Les origines : Les juridictions de proximité ont été instituées en 2002. Elles traitent de petits litiges de la vie courante, souvent relatés par des consommateurs qui demandent réparation.Les faits : Vols non effectués, hôtels insalubres, défaut d’information, d’intempéries… Les voyageurs saisissent les juges de proximité pour demander réparation. L’attitude : Les agences doivent se défendre à l’audience et bien préparer leurs dossiers,

«Les tribunaux de proximité sont un scandale, lâche sans détour Richard Vainopoulos. Leurs juges ont en général une méconnaissance totale de la loi ». Le président de TourCom dit tout haut ce que nombre de professionnels du voyage pensent tout bas. Un juge de proximité, kesako ? C’est un magistrat à temps partiel, qui statue sur les petits litiges de la vie quotidienne n’excédant pas 4 000 E (sauf exceptions), selon une procédure rapide. C’est simple comme un clic de souris, ou presque. La saisine est expliquée, par le menu, sur le site officiel de l’administration française. La présence d’un avocat n’est pas obligatoire, auquel cas la partie demanderesse n’a rien à débourser.

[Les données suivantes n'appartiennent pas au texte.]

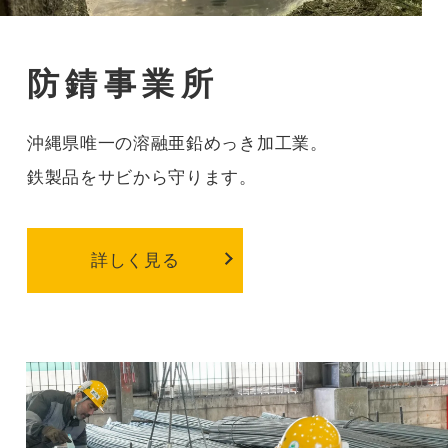
防錆事業所
沖縄県唯一の溶融亜鉛めっき加工業。
鉄製品をサビから守ります。
詳しく見る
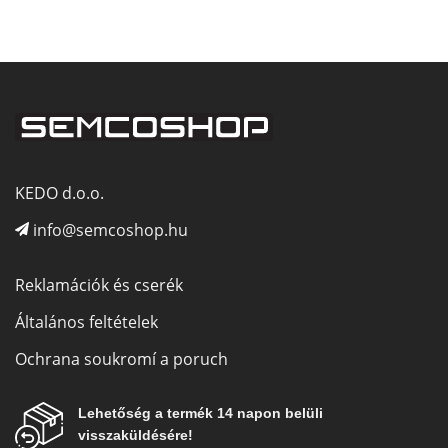
KEDO d.o.o.
info@semcoshop.hu
Reklamációk és cserék
Általános feltételek
Ochrana soukromí a poruch
Lehetőség a termék 14 napon belüli
visszaküldésére!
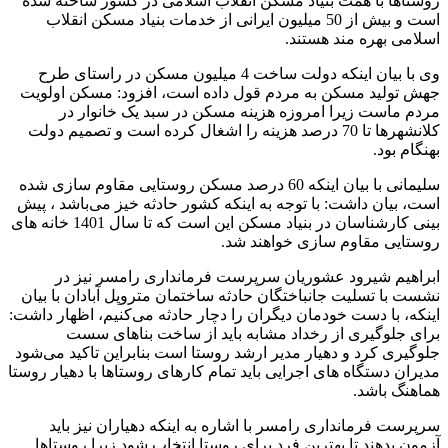
روستاها با همت بنیاد مسکن انقلاب اسلامی در کشور ساخته شده
است و بیش از 50 میلیون ایرانی از خدمات بنیاد مسکن انقلاب
اسلامی بهره مند هستند.
وی با بیان اینکه دولت ساخت 4 میلیون مسکن در راستای طرح
جهش تولید مسکن به مردم قول داده است، افزود: مسکن اولویت
مردم ماست زیرا امروزه هزینه مسکن در سبد یک خانوار در
کلانشهرها تا 70 درصد هزینه را اشغال کرده است و تصمیم دولت
بهنگام بود.
سلیمانی با بیان اینکه 60 درصد مسکن روستایی مقاوم سازی شده
است، بیان داشت: با توجه به اینکه کشور حادثه خیز می‌باشد ، پیش
بینی کارشناسان در بنیاد مسکن این است که تا سال 1401 خانه های
روستایی مقاوم سازی خواهند شد.
ابراهیم شیرود عشوریان سرپرست فرمانداری رامسر نیز در
نشست با تسلیت جانباختگان حادثه ساختمان متروپل آبادان با بیان
اینکه، با دست خودمان دیگران را دچار حادثه می‌کنیم، اظهار داشت:
برای جلوگیری از رخداد مشابه باید از ساخت بناهای سست
جلوگیری کرد و دهیار مدیر ارشد روستا است بنابراین تاکید می‌شود
مدیران دستگاه های اجرایی باید تمام کارهای روستاها با دهیار روستا
هماهنگ باشد.
سرپرست فرمانداری رامسر با اشاره به اینکه دهیاران نیز باید
آزمون بدهند تا بهترین فرد برای روستا انتخاب شود زیرا روستاها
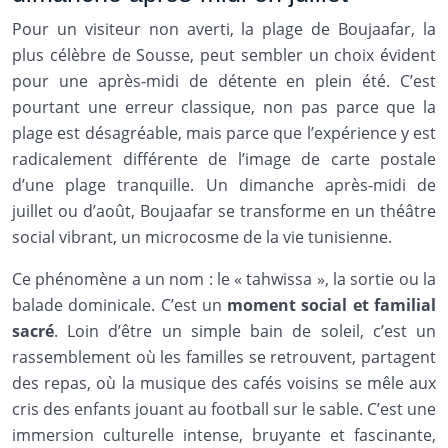
Pour un visiteur non averti, la plage de Boujaafar, la
plus célèbre de Sousse, peut sembler un choix évident
pour une après-midi de détente en plein été. C’est
pourtant une erreur classique, non pas parce que la
plage est désagréable, mais parce que l’expérience y est
radicalement différente de l’image de carte postale
d’une plage tranquille. Un dimanche après-midi de
juillet ou d’août, Boujaafar se transforme en un théâtre
social vibrant, un microcosme de la vie tunisienne.
Ce phénomène a un nom : le « tahwissa », la sortie ou la
balade dominicale. C’est un
moment social et familial
sacré
. Loin d’être un simple bain de soleil, c’est un
rassemblement où les familles se retrouvent, partagent
des repas, où la musique des cafés voisins se mêle aux
cris des enfants jouant au football sur le sable. C’est une
immersion culturelle intense, bruyante et fascinante,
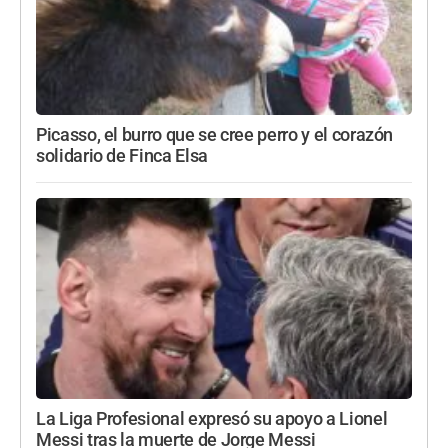
Picasso, el burro que se cree perro y el corazón
solidario de Finca Elsa
La Liga Profesional expresó su apoyo a Lionel
Messi tras la muerte de Jorge Messi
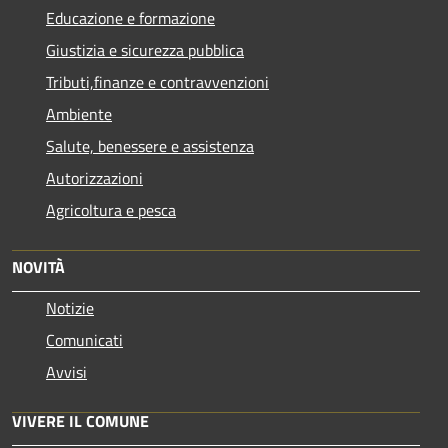
Educazione e formazione
Giustizia e sicurezza pubblica
Tributi,finanze e contravvenzioni
Ambiente
Salute, benessere e assistenza
Autorizzazioni
Agricoltura e pesca
NOVITÀ
Notizie
Comunicati
Avvisi
VIVERE IL COMUNE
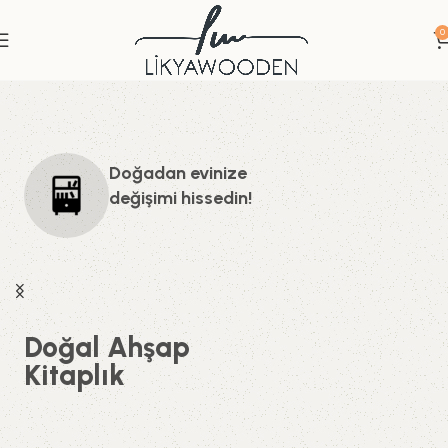
0
Doğadan evinize
değişimi hissedin!
Doğal Ahşap
Kitaplık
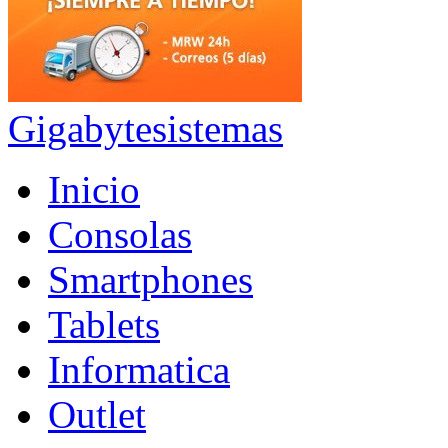
Gigabytesistemas
Inicio
Consolas
Smartphones
Tablets
Informatica
Outlet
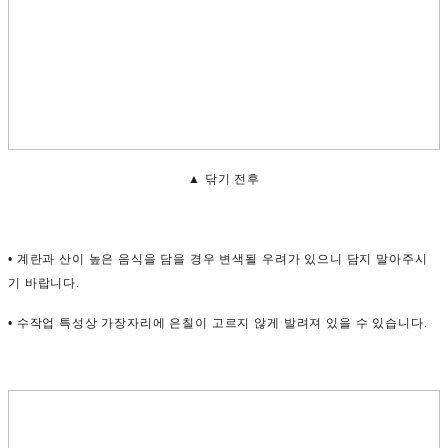
▲ 닦기 전후
• 계란과 산이 높은 음식을 담을 경우 변색될 우려가 있으니 담지 말아주시
기 바랍니다.
• 수작업 특성상 가장자리에 은칠이 고르지 않게 발려져 있을 수 있습니다.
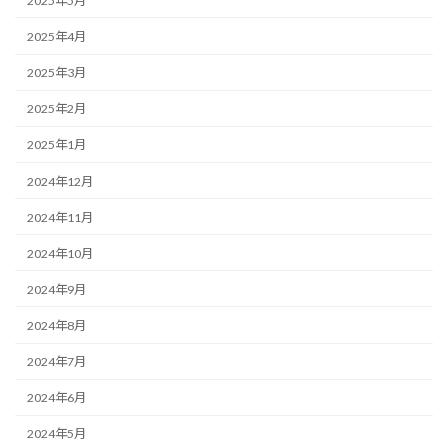
2025年5月
2025年4月
2025年3月
2025年2月
2025年1月
2024年12月
2024年11月
2024年10月
2024年9月
2024年8月
2024年7月
2024年6月
2024年5月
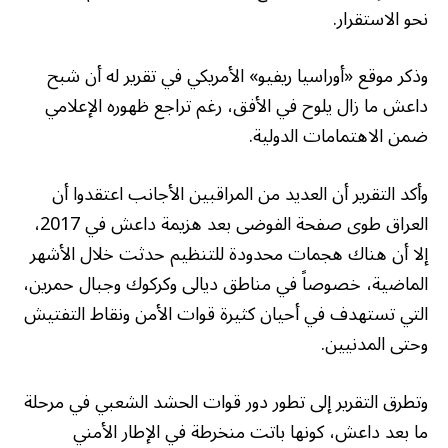
نحو الاستقرار.
وذكر موقع «أوراسيا ريفيو» الأمريكي في تقرير له أن شبح
داعش ما زال يلوح في الأفق، رغم تراجع ظهوره الإعلامي
ضمن الاهتمامات الدولية.
وأكد التقرير أن العديد من المراقبين الأجانب اعتقدوا أن
العراق طوى صفحة الفوضى بعد هزيمة داعش في 2017،
إلا أن هناك هجمات محدودة للتنظيم حدثت خلال الأشهر
الماضية، خصوصاً في مناطق ديالى وكركوك وجبال حمرين،
التي تستهدف في أحيان كثيرة قوات الأمن ونقاط التفتيش
وحتى المدنيين.
وتطرق التقرير إلى تطور دور قوات الحشد الشعبي في مرحلة
ما بعد داعش، كونها باتت منخرطة في الإطار الأمني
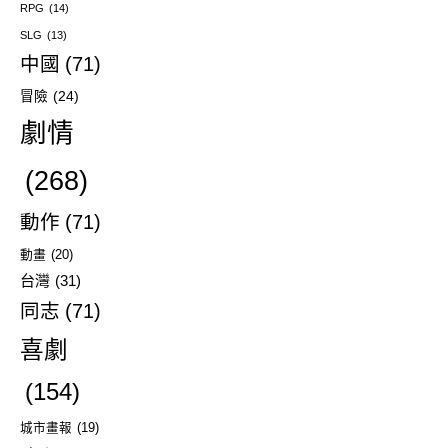
RPG
(14)
SLG
(13)
中國
(71)
冒險
(24)
劇情
(268)
動作
(71)
動畫
(20)
台灣
(31)
同志
(71)
喜劇
(154)
城市畫報
(19)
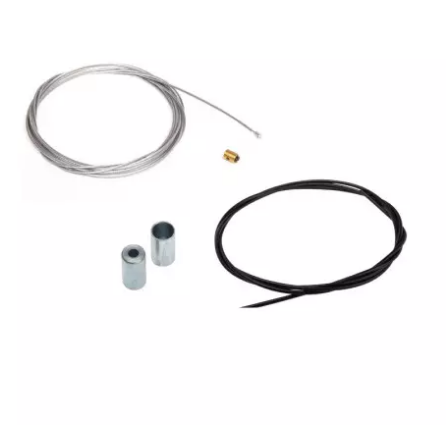
l
LANDPORT
LEOVINCE
LETHAL THREAT
LOCKFORCE
LOCTITE
LUSITO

Les juridictions de proximité ont été instituées par la loi n°2002-1138 du 9 septembre 2002. L’un des objectifs était de désengorger les tribunaux d’instance. Les juges de proximité sont souvent recrutés dans la société civile, parmi des praticiens du droit. « Ce sont parfois d’anciens avocats ou d’anciens magistrats, indique Jean-Pierre Le Lausque, avocat des agences TourCom. Un grand nombre d’entre eux connaissent le droit, pas tous. À l’origine, il était prévu que ce soient des juristes de formation. Mais ce n’est pas toujours le cas. » Danièle Wunenburger, juge de proximité à Colmar pendant l’équivalent d’une semaine par mois, est salariée dans une société d’assurances. « Je fais des mois de cinq semaines », s’amuse-t-elle. Pourquoi ? « Par conviction, répond-elle. Je suis une ancienne conseillère prud’homale ». Détentrice d’une licence en économie, elle justifie d’années de pratique dans la protection juridique. Une expérience qui ne convainc pas tout le monde.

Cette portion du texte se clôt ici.